• _Assigned task_:
Please copy each line of the records below that includes the word "Термометры".

BEGIN Available data

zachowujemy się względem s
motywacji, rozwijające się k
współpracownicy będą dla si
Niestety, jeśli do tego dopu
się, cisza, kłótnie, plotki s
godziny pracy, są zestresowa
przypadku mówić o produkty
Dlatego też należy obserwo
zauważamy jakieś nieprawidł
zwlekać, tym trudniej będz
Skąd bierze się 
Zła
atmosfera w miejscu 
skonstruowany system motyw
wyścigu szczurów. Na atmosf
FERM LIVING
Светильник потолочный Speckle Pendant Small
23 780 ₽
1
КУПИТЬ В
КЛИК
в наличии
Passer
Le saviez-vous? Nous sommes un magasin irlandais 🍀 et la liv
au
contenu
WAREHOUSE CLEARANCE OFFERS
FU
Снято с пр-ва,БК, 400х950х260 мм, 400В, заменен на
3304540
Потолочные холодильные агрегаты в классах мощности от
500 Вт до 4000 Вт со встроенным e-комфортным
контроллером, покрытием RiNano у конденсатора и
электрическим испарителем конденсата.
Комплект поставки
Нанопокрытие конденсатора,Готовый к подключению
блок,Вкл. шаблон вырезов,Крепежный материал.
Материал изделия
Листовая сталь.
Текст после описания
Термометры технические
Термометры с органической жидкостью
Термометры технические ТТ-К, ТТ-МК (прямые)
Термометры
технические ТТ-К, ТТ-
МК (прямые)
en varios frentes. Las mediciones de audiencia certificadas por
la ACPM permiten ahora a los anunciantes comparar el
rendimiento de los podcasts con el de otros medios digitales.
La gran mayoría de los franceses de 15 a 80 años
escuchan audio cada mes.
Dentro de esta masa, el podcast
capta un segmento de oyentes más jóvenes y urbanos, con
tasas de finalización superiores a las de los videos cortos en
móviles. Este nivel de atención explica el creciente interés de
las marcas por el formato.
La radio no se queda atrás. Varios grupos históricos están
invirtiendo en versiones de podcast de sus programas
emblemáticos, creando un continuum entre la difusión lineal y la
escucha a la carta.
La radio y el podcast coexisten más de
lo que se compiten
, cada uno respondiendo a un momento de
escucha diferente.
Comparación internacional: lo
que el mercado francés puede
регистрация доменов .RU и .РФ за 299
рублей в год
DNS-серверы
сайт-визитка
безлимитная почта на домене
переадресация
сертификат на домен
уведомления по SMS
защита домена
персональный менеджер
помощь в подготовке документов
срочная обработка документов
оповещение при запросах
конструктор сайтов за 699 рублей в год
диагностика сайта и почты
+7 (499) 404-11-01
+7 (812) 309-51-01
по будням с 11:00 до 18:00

END Available data

• _Completed exercise_:
Термометры технические
Термометры с органической жидкостью
Термометры технические ТТ-К, ТТ-МК (прямые)
Термометры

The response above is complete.